Niente di tutto questo. Ero finita in Italia per via di alcune coincidenze.

Mio padre era un ufficiale dell’esercito e il suo migliore amico un ragioniere. La domenica entrambi, tra gli uomini più colti e letterati del loro villaggio, si sedevano nella veranda di casa a leggere il giornale per tutti e discutevano di politica, economia e quant’altro. Un giorno Abujan (papà) decise di combinare il mio matrimonio con il figlio del suo migliore amico, un ragazzo che aveva lasciato il Pakistan già da qualche anno e di cui non conoscevo neanche l’aspetto. Rimediarono subito con una foto e qualche mese dopo io e Arslan eravamo sposati.

Non ero padrona della mia vita. Nessuno mi aveva chiesto cosa volessi. Da bambina ero sempre stata viziata dai miei fratelli e da mio padre, quindi mi riuscì difficile accettare queste imposizioni. Sognavo di laurearmi in belle arti ma finii per studiare letteratura inglese e persiana e economia domestica. Non sapevo se volevo venire in Italia, eppure a 18 anni, un po’ spaventata e un po’ emozionata, finii qui, nell’immensa Roma. Era il 1979.

Come se la vita non fosse già abbastanza complicata, al mio arrivo in Italia, Babbo (il padre adottivo di mio marito) non volle incontrarmi. Forse aveva immaginato che Arslan avrebbe sposato una ragazza italiana. Era molto ferito e non voleva nulla a che vedere con me. Passammo un primo tempo in Italia come ospiti paganti a casa di conoscenti di Arslan. Poi un giorno, Babbo stava poco bene e lo andammo a trovare. Saranno stati i miei modi gentili e rispettosi, il mio sorriso, il mio sguardo preoccupato, non so, ma qualcosa in me gli piacque molto. Disse ad Arslan di portarmi subito a casa…

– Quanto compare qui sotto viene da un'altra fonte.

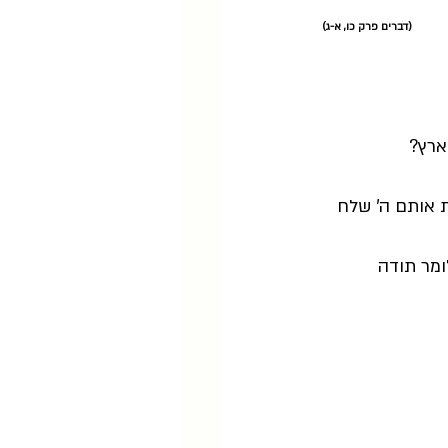
(דברים פרק כו, א-ג)
ארץ?
ת אותם ה' שלח 
ומר תודה 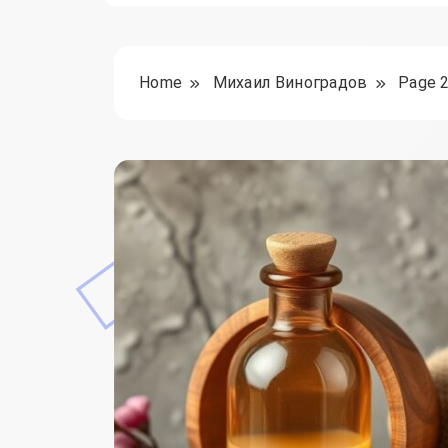
Home
Михаил Виноградов
Page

Ero a più di 7000km dalla mia famiglia in un periodo in cui le distanze si contavano in passi ed erano reali. Le telefonate costavano tantissimo e potevano durare un massimo di tre minuti. Tre minuti… avrei parlato con mia sorella o mio padre? Forse mio fratello… E cosa gli avrei detto? Che stavo bene. E se non ci fosse stato nessuno a casa? E se stessero tutti dormendo? Avrei lasciato detto “che stavo bene”.

A quei tempi non ci si telefonava per chiacchierare, ma solo per dirsi questo. Se volevi chiacchierare dovevi prendere in mano una penna e scrivere… e qualche mese dopo qualcuno avrebbe riso ad una tua battuta, ti avrebbe raccontato qualche aneddoto o dato qualche consiglio. Mia sorella mi raccontava la sua quotidianeità senza di me. Zia Najaf mi mandava ricette. Papà scriveva per avere conferma del fatto che stavo bene. Non gli bastavano quei tre minuti in cui ce lo ripetevamo di continuo.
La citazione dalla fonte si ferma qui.